Section 5: Pipes and Multithreading
Warmup: A fork() in the Road
Consider the following C code. This C code should create 20 child processes, each of which print a message.
#include <stdio.h>
int main() {
pid_t pid;
for (int i = 0; i < 20; i++) {
pid = fork();
if (pid == 0) {
printf("Hello from pid %d\n", getpid());
}
}
return 0;
}
WARMUP A. Unfortunately, the C code is buggy! Identify the bug and fix them.
WARMUP B. Why is this bug particularly problematic? (Hint: Think about what resources are used in the fork() system call.)
Question 1: Piping Hot!
Consider the following C code that wants to set up a pipe between two child processes, send a message from one, and have the other recieve it:
#include <stdio.h>
#include <string.h>
#include <unistd.h>
int main() {
pid_t pid_1 = fork();
if (pid_1 == 0) {
int pipe_fds[2];
int ret = pipe(pipe_fds);
close(pipe_fds[0]);
const char* message = "Hello from the child!";
printf("[Child: %d] Sending message: %s\n", getpid(), message);
write(pipe_fds[1], message, strlen(message));
close(pipe_fds[1]);
return 0;
}
pid_t pid_2 = fork();
if (pid_2 == 0) {
int pipe_fds[2];
int ret = pipe(pipe_fds);
close(pipe_fds[1]);
char buffer[512];
if (read(pipe_fds[0], buffer, 512) > 0) {
printf("[Child: %d] Recieved message: %s\n", getpid(), buffer);
}
close(pipe_fds[0]);
return 0;
}
for (int i = 0; i < 2; i++) {
pid_t ret_pid = waitpid(-1, NULL, 0);
printf("[Parent: %d] Child %d has exited\n", getpid(), ret_pid);
}
printf("[Parent: %d] All child processes have exited\n", getpid());
return 0;
}
QUESTION 1A. What output would we expect the above code to produce?
QUESTION 1B. Unfortunately, the above code is buggy and does not work as intended.
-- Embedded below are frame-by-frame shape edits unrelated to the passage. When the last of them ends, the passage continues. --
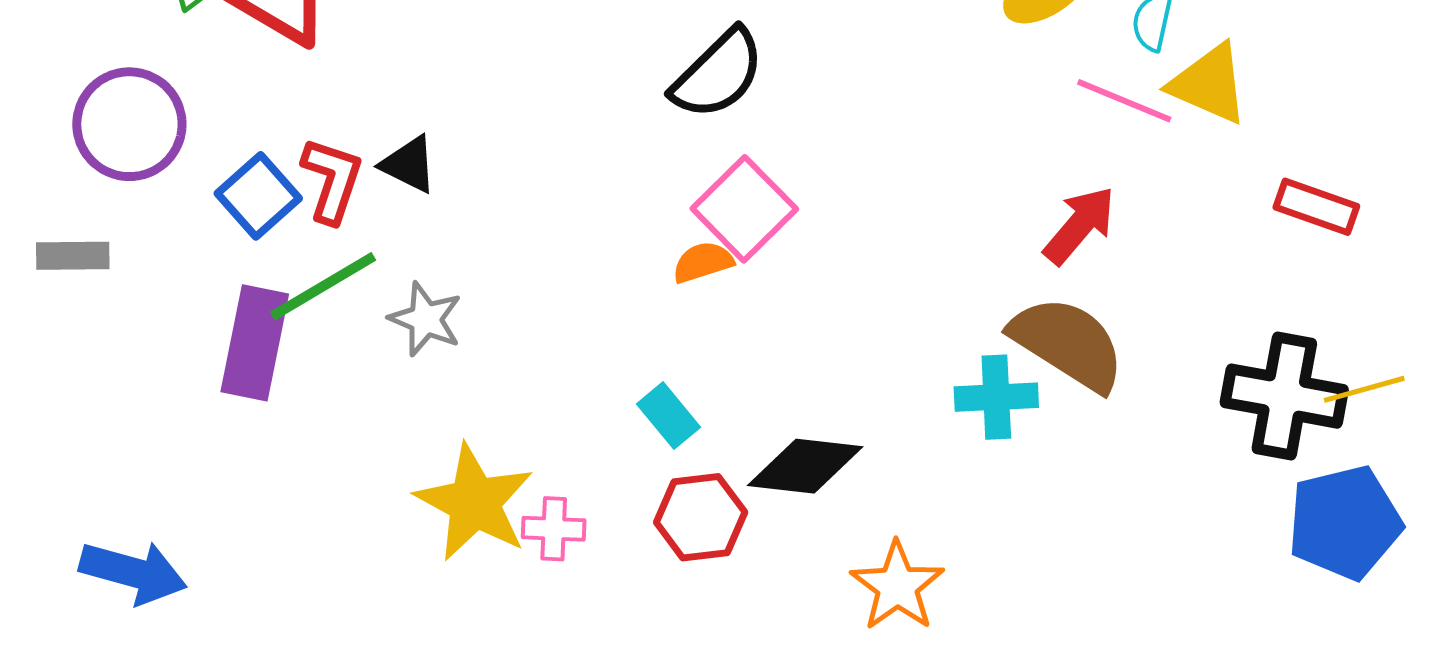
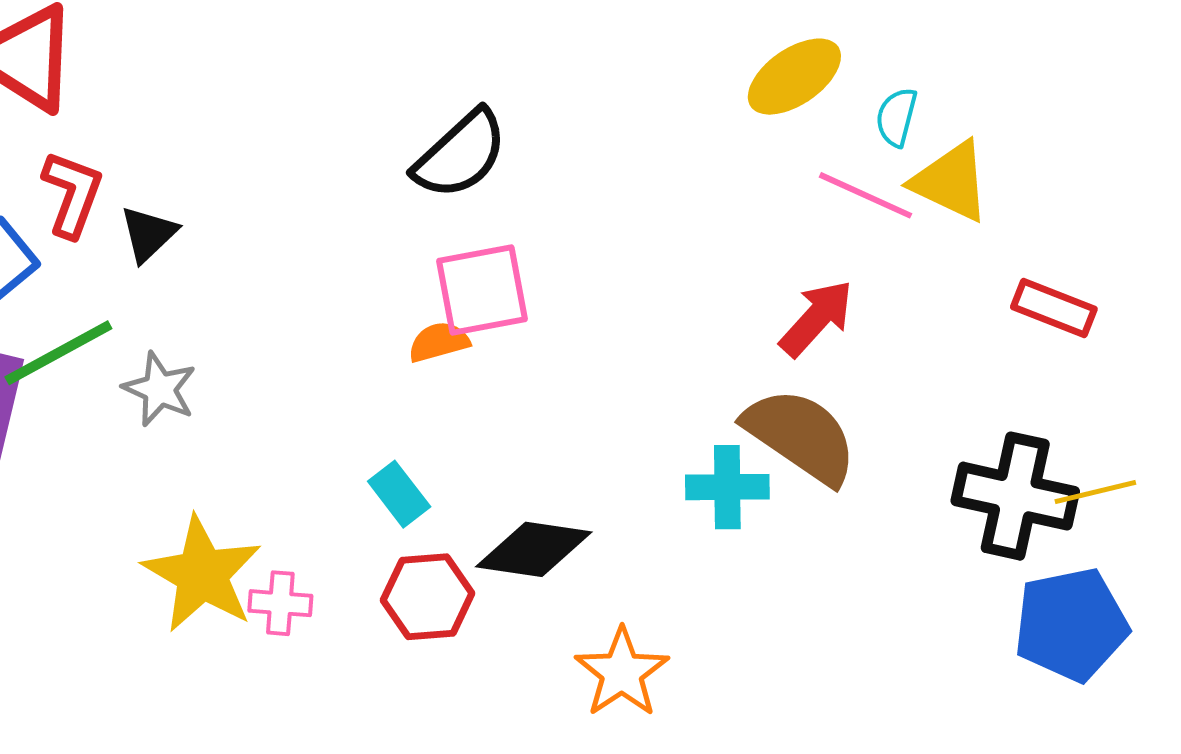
black triangle: (409, 164) -> (148, 234), turned 48
red L-shape: (332, 180) -> (72, 194), moved
pink square: (744, 209) -> (482, 290), turned 32

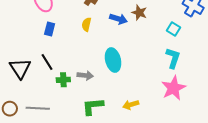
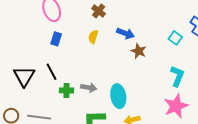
brown star: (139, 13) -> (139, 51), moved
cyan square: (174, 29) -> (175, 38), moved
cyan ellipse: (113, 60) -> (118, 96), moved

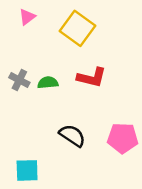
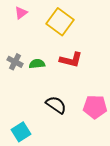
cyan square: (27, 170) -> (21, 132), turned -30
What output will actually it produce?
QUESTION 1C. How can we change the above code so child processes can actually communicate through a pipe?
Question 2: Threading The Threads
Recall that std::thread's constructor takes the name of the function to run
on the new thread and any arguments, like std::thread t(func, param1, ...).
Given a thread t, t.join() blocks the current thread until thread t
terminates. t.detach() sets the t thread free—it can no longer be joined.
Each thread object must be detached or joined before it goes out of scope
(is destroyed).
QUESTION 2A. What can this code print, and how many threads might run concurrently during its execution?
int main() {
for (int i = 0; i != 3; ++i) {
std::thread t(printf, "%d\n", i + 1);
t.join();
}
}
QUESTION 2B. Unlike join(), detach() on a thread object detaches the
thread represented and lets it run independently, never to be joined.
What can this code print, and how many threads might run
concurrently during its execution? [Hint: consider what will happen when
the main thread of the process exits.]
int main() {
for (int i = 0; i != 3; ++i) {
std::thread t(printf, "%d\n", i + 1);
t.detach();
}
}
QUESTION 2C. What can this code print?
int main() {
for (int i = 0; i != 3; ++i) {
std::thread t(printf, "%d\n", i + 1);
}
}
Question 3: Counting, Right or Wrong?
In the following, we will look at a set of C++ programs that increment variables in multiple threads. For each, consider whether a race condition occurs or not.
QUESTION 3A: Does this program contain a race condition? What does it print?
#include <thread>
#include <cstdio>
void count(int x) {
int n = 0;
printf("%d\n", n + 1);
}
int main() {
/* M1 */
std::thread t1(count, 0);
std::thread t2(count, 1);
std::thread t3(count, 2);
/* M2 */
t3.join();
t2.join();
t1.join();
}
QUESTION 3B: Does this program contain a race condition? What does it print?
#include <thread>
#include <cstdio>
void count(int n) {
printf("%d\n", n + 1);
}
int main() {
/* M1 */
std::thread t1(count, 0);
std::thread t2(count, 1);
std::thread t3(count, 2);
/* M2 */
t3.join();
t2.join();
t1.join();
}
QUESTION 3C: Does this program contain a race condition? What does it print?
#include <thread>
#include <cstdio>
int n;
void count(int* n) {
*n += 1;
printf("%d\n", *n);
}
int main() {
n = 0;
/* M1 */
std::thread t1(count, &n);
std::thread t2(count, &n);
std::thread t3(count, &n);
/* M2 */
t3.join();
t2.join();
t1.join();
}